Le dernier discours explicitement attribué à Bildad est très court : paix et domination appartiennent à Dieu, devant qui même lune et étoiles ne sont pas parfaitement brillantes ; combien moins l’être humain.
Dossier éditorial. Cette page présente le paratexte scientifique du chapitre sans remplacer le texte biblique ni le dossier détaillé de chaque verset.
En bref
Le dernier discours explicitement attribué à Bildad est très court : paix et domination appartiennent à Dieu, devant qui même lune et étoiles ne sont pas parfaitement brillantes ; combien moins l’être humain.
Place dans le livre
Contexte historique et littéraire
Le livre situe Job hors d’Israël et mobilise un horizon sapientiel international; il dialogue avec des traditions proches-orientales de plainte et de théodicée sans se réduire à elles.
Dans l’architecture du livre
Ce chapitre prend place dans le parcours général du livre : 1–2 ouvre le récit; 3–31 développe les cycles de dialogue; 32–37 donne les discours d’Élihou; 38–41 les discours de YHWH; 42 conclut par la réponse de Job et l’épilogue.
Parcours du chapitre
vv. 1–6 · Bref discours de Bildad : domination divine et petitesse humaine
Le dernier discours explicitement attribué à Bildad est très court : paix et domination appartiennent à Dieu, devant qui même lune et étoiles ne sont pas parfaitement brillantes ; combien moins l’être humain.
Clés de lecture
method
Le genre littéraire commande l’interprétation : poésie, sagesse, lamentation ou discours sapientiel utilisent parallélisme, image, hyperbole et voix multiples. Une formule poétique ne doit pas être aplatie en proposition technique.
lexicon
Dans la restitution Lecture, les termes récurrents ou saillants incluent notamment : comment, mortel, seraitil, devant, bildad, shouhite. Ce relevé est descriptif ; la portée sémantique doit être contrôlée dans le texte source.
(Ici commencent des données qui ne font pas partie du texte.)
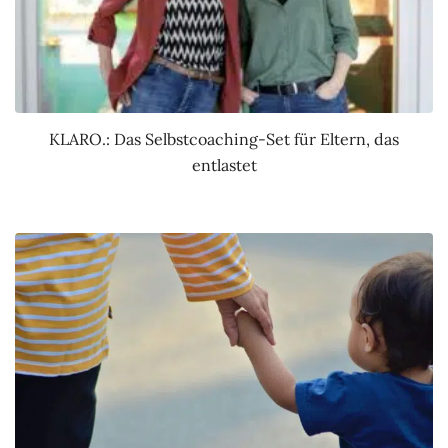
KLARO.: Das Selbstcoaching-Set für Eltern, das
entlastet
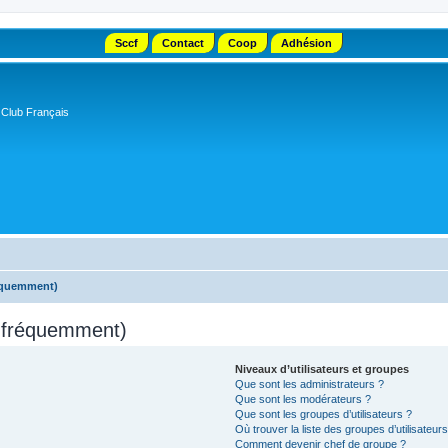
Sccf
Contact
Coop
Adhésion
 Club Français
réquemment)
s fréquemment)
Niveaux d’utilisateurs et groupes
Que sont les administrateurs ?
Que sont les modérateurs ?
Que sont les groupes d’utilisateurs ?
Où trouver la liste des groupes d’utilisateur
Comment devenir chef de groupe ?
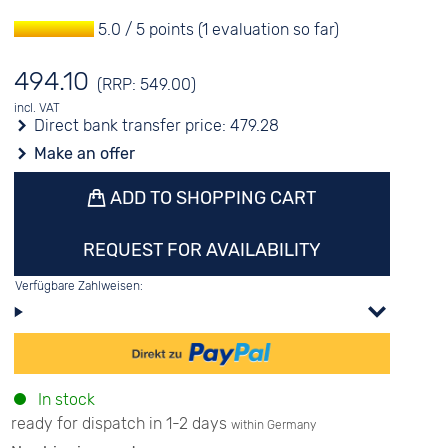
5.0 / 5 points (1 evaluation so far)
494.10
(RRP: 549.00)
incl. VAT
Direct bank transfer price:
479.28
Make an offer
ADD TO SHOPPING CART
REQUEST FOR AVAILABILITY
Verfügbare Zahlweisen:
In stock
ready for dispatch in 1-2 days
within Germany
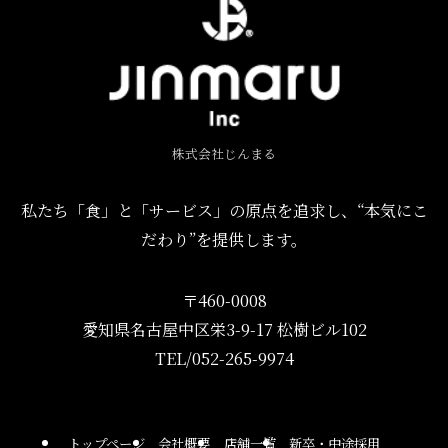
株式会社じんまる
私たち「食」と「サービス」の原点を追求し、“本気にこ
だわり”を提供します。
〒460-0008
愛知県名古屋中区栄3-9-17 松樹ビル102
TEL/052-265-9974
トップページ
会社概要
店舗一覧
新卒・中途採用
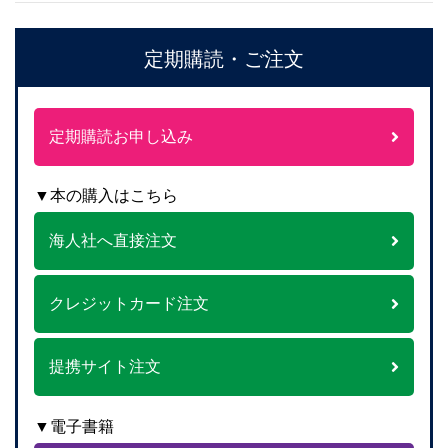
定期購読・ご注文
定期購読お申し込み
▼本の購入はこちら
海人社へ直接注文
クレジットカード注文
提携サイト注文
▼電子書籍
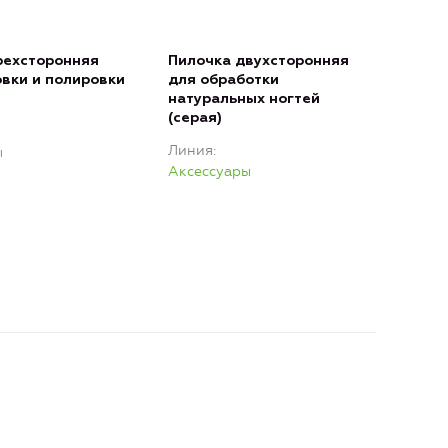
рехсторонняя
Пилочка двухсторонняя
Пил
вки и полировки
для обработки
для
натуральных ногтей
иск
(серая)
нат
(чер
Линия
ы
Лин
Аксессуары
Акс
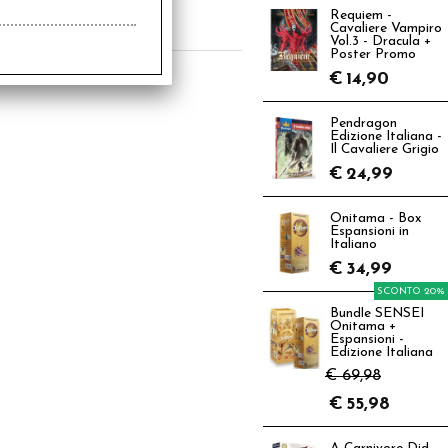
€
5,50
Requiem -
Cavaliere Vampiro
Vol.3 - Dracula +
Poster Promo
€
14,90
Pendragon
Edizione Italiana -
Il Cavaliere Grigio
€
24,99
Onitama - Box
Espansioni in
Italiano
€
34,99
SCONTO 20%
Bundle SENSEI
Onitama +
Espansioni -
Edizione Italiana
€ 69,98
€
55,98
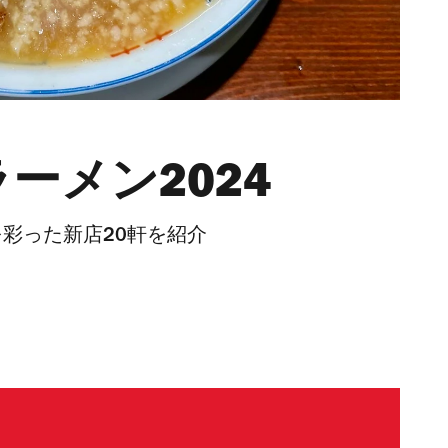
ーメン2024
年を彩った新店20軒を紹介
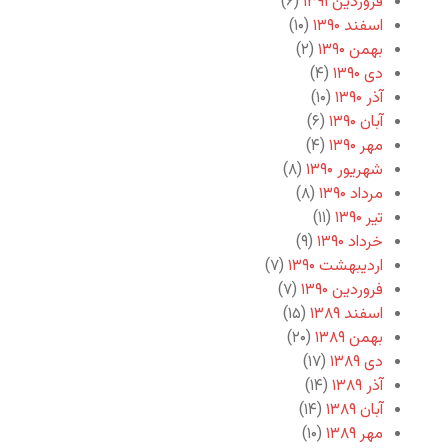
فروردین ۱۳۹۱
(۶)
اسفند ۱۳۹۰
(۱۰)
بهمن ۱۳۹۰
(۲)
دی ۱۳۹۰
(۴)
آذر ۱۳۹۰
(۱۰)
آبان ۱۳۹۰
(۶)
مهر ۱۳۹۰
(۴)
شهریور ۱۳۹۰
(۸)
مرداد ۱۳۹۰
(۸)
تیر ۱۳۹۰
(۱۱)
خرداد ۱۳۹۰
(۹)
اردیبهشت ۱۳۹۰
(۷)
فروردین ۱۳۹۰
(۷)
اسفند ۱۳۸۹
(۱۵)
بهمن ۱۳۸۹
(۲۰)
دی ۱۳۸۹
(۱۷)
آذر ۱۳۸۹
(۱۴)
آبان ۱۳۸۹
(۱۴)
مهر ۱۳۸۹
(۱۰)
Contexte, composition et transmission
Job 25 — composition et datation · probable
Le cadre narratif en prose et le vaste dialogue poétique ont probablement connu une histoire littéraire complexe. Les datations proposées s’étendent largement, mais une forme exilique ou postexilique est souvent envisagée.
Cette notice situe la forme littéraire et la datation proposée sans transformer une hypothèse rédactionnelle en certitude historique.
Job 25 — texte et transmission · établi
La base hébraïque est le texte massorétique OSHB/WLC; la Septante de Job est sensiblement plus courte et constitue un témoin majeur de l’histoire du texte.
Les témoins textuels documentent la transmission du livre et permettent de distinguer histoire du texte, histoire des événements et réception ultérieure.
Job 25 — cadre historique · probable
Le livre situe Job hors d’Israël et mobilise un horizon sapientiel international; il dialogue avec des traditions proches-orientales de plainte et de théodicée sans se réduire à elles.
Ce chapitre prend place dans le parcours général du livre : 1–2 ouvre le récit; 3–31 développe les cycles de dialogue; 32–37 donne les discours d’Élihou; 38–41 les discours de YHWH; 42 conclut par la réponse de Job et l’épilogue.
État de la recherche et limites · méthodologique
Pour Job 25, la structure affichée repose sur 1 unité(s) éditoriale(s) nommée(s). Ce découpage décrit l’organisation retenue pour la lecture sans constituer une preuve autonome sur l’histoire de composition du chapitre.
Les propositions de datation, de composition, de contexte historique et de transmission doivent rester distinguées les unes des autres. Les degrés de certitude indiqués dans le dossier priment sur toute harmonisation ou reconstruction implicite.
Questions pour comprendre Job 25
Que contient Job 25 ?
Le dernier discours explicitement attribué à Bildad est très court : paix et domination appartiennent à Dieu, devant qui même lune et étoiles ne sont pas parfaitement brillantes ; combien moins l’être humain.
Comment Job 25 est-il structuré ?
Bref discours de Bildad : domination divine et petitesse humaine (vv. 1–6)
Quels points demandent une attention particulière dans Job 25 ?
Pour Job 25, la structure affichée repose sur 1 unité(s) éditoriale(s) nommée(s). Ce découpage décrit l’organisation retenue pour la lecture sans constituer une preuve autonome sur l’histoire de composition du chapitre.